Does Arizona’s Medical Marijuana Act Impact an Employer’s Drug-Testing Policy and Legal Rights?
Yes. In general, the Arizona Medical Marijuana Act (“AMMA”) places certain limits on the actions an employer can take against an employee who holds a valid medical marijuana card.
Under the AMMA, an employer cannot discriminate in hiring, firing, or any condition of employment (including drug testing) based on a person’s status as a holder of a valid medical marijuana card. The AMMA prohibits an employer from imposing discipline or rehabilitation if the employee has a valid medical marijuana card and tests positive for marijuana—unless the employee used, possessed, or was impaired by marijuana at work or during work hours.
In addition, an employer cannot require drug testing of an employee, and cannot search an employee or his or her property based solely on the employee’s status as a holder of a medical marijuana card or possession of an application for a medical marijuana card.
The impact of the AMMA on an employer’s actions under a drug-testing policy can vary depending on the facts of the situation. An employer should consult with an attorney if a specific situation arises involving employee drug testing and an employee with a medical marijuana card.
Are There Any Other Considerations that May Affect an Employer’s Drug-Testing Policy and Employment-Related Actions?

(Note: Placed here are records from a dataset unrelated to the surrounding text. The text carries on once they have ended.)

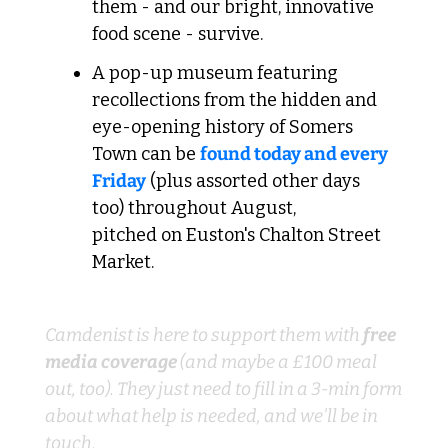
them - and our bright, innovative 
food scene - survive.
A pop-up museum featuring 
recollections from the hidden and 
eye-opening history of Somers 
Town can be 
found today and every 
Friday
 (plus assorted other days 
too) throughout August, 
pitched on Euston's Chalton Street 
Market.
Know a local business-owner?
Camdenist is here to support them with 
free 
media coverage 
(and maybe a £100 meal 
out, too). They just need to fill in a 3-min form 
about what help is needed, and we'll be in 
touch.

Yes. Some employers may have an obligation to report a positive drug test under laws that govern an employee’s professional or business license.
A teacher, for example, must be “certificated” (licensed) under state education law. The statutes also require school superintendents to report a reasonable suspicion of teacher drug use at any time and a reasonable suspicion of being under the influence of alcohol on school grounds or during a school event.
As another example, individuals who hold a commercial driver’s license, including school bus drivers, are subject to state and federal laws that require drug and alcohol testing. An employer that employs drivers and transportation-related workers must comply with those laws and may be obligated to report positive drug tests to state and federal licensing authorities.
Overall, the laws related to the testing of employees for drug and alcohol use are complex and range from general laws applicable to all employers to detailed regulations that affect employers of individuals licensed under state or federal law. The answers given above provide only a general overview of the employee drug-testing laws in Arizona. If you are an employer, and you have specific questions or would like to adopt a drug-testing policy, the best approach is to contact an employment-law attorney.